### [Study material]
::::::

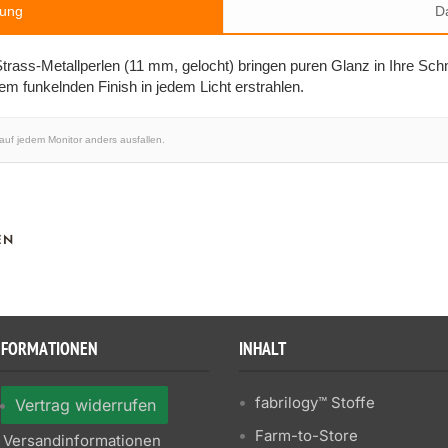
bung
Da
trass-Metallperlen (11 mm, gelocht) bringen puren Glanz in Ihre Sch
em funkelnden Finish in jedem Licht erstrahlen.
 auf jedem Monitor anders ausfallen.
EN
NFORMATIONEN
INHALT
fabrilogy™ Stoffe
Vertrag widerrufen
Farm-to-Store
Versandinformationen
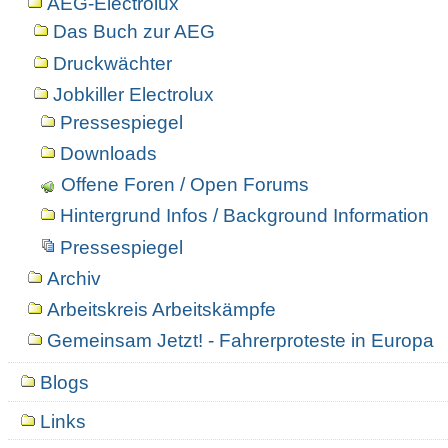
AEG-Electrolux
Das Buch zur AEG
Druckwächter
Jobkiller Electrolux
Pressespiegel
Downloads
Offene Foren / Open Forums
Hintergrund Infos / Background Information
Pressespiegel
Archiv
Arbeitskreis Arbeitskämpfe
Gemeinsam Jetzt! - Fahrerproteste in Europa
Blogs
Links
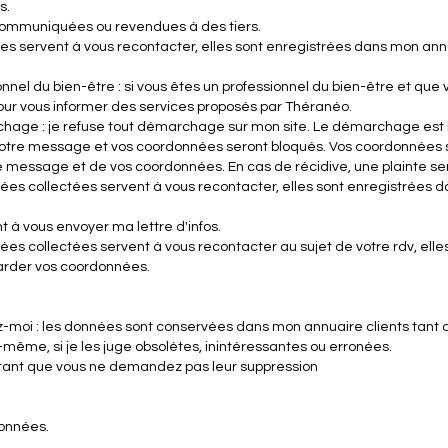
s.
communiquées ou revendues à des tiers.
es servent à vous recontacter, elles sont enregistrées dans mon annua
ionnel du bien-être : si vous êtes un professionnel du bien-être et que
ur vous informer des services proposés par Théranéo.
rchage : je refuse tout démarchage sur mon site. Le démarchage est i
votre message et vos coordonnées seront bloqués. Vos coordonnées s
tre message et de vos coordonnées. En cas de récidive, une plainte 
es collectées servent à vous recontacter, elles sont enregistrées dan
nt à vous envoyer ma lettre d'infos.
onnées collectées servent à vous recontacter au sujet de votre rdv, el
 garder vos coordonnées.
ez-moi : les données sont conservées dans mon annuaire clients tant
ême, si je les juge obsolètes, inintéressantes ou erronées.
es tant que vous ne demandez pas leur suppression
données.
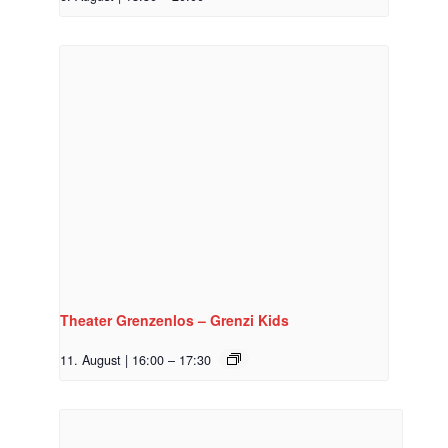
Theater Grenzenlos – Grenzi Kids
11. August | 16:00
–
17:30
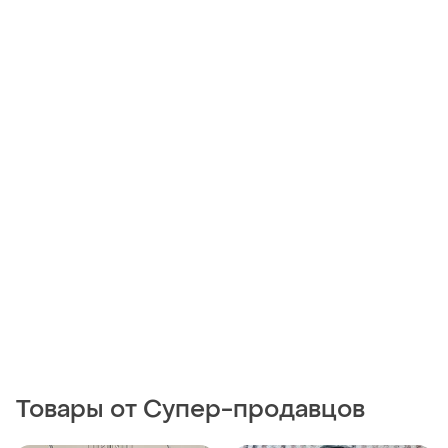
Товары от Супер-продавцов
1500 грн
1790 грн
3
1
Mammut
Naketano
Куртка мікропуховик
Куртка naketano
підклад mammut trovat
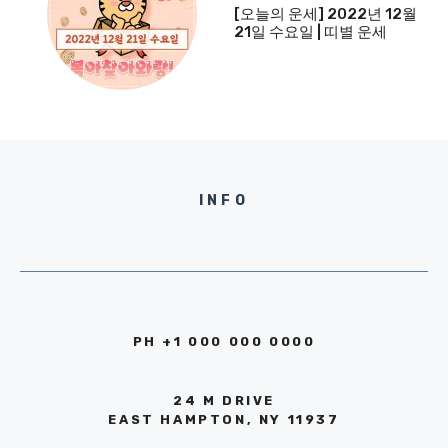
[오늘의 운세] 2022년 12월
21일 수요일 | 띠별 운세
INFO
PH +1 000 000 0000
24 M DRIVE
EAST HAMPTON, NY 11937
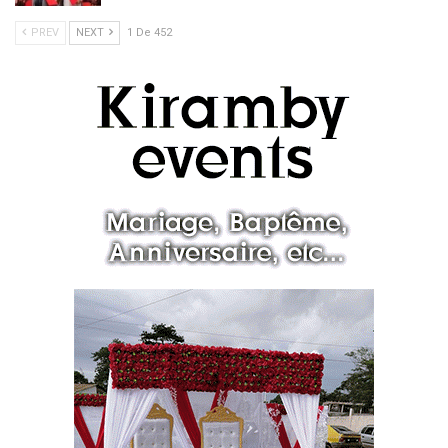
PREV
NEXT
1 De 452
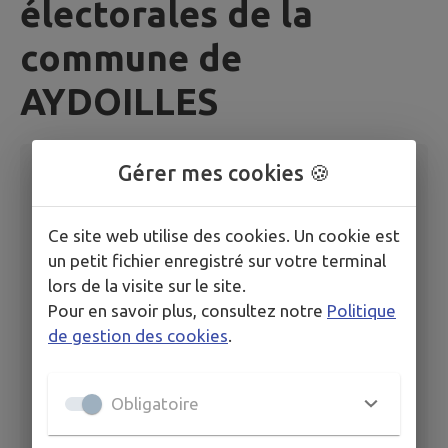
électorales de la
commune de
AYDOILLES
Gérer mes cookies 🍪
Publié le
20/05/2026 à 07:37
Arrêté préfectoral DU 20 MAI 2026 portant
Ce site web utilise des cookies. Un cookie est
composition de la commission de contrôle
un petit fichier enregistré sur votre terminal
chargée de la régularité des listes électorales de
lors de la visite sur le site.
la commune de AYDOILLES
Pour en savoir plus, consultez notre
Politique
de gestion des cookies
.
Composition de la commission de contrôle
chargée de la régularité des listes électorales
Obligatoire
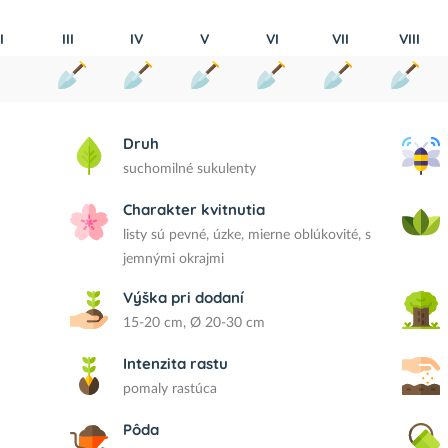
I
III
IV
V
VI
VII
VIII
Druh
suchomilné sukulenty
Charakter kvitnutia
listy sú pevné, úzke, mierne oblúkovité, s
jemnými okrajmi
Výška pri dodaní
15-20 cm, Ø 20-30 cm
Intenzita rastu
pomaly rastúca
Pôda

::::::

### [Instructions for the task]
Read through the lines above and collect those that contain the string "cookies".

### [Task output]
Gérer mes cookies 🍪
Ce site web utilise des cookies. Un cookie est
de gestion des cookies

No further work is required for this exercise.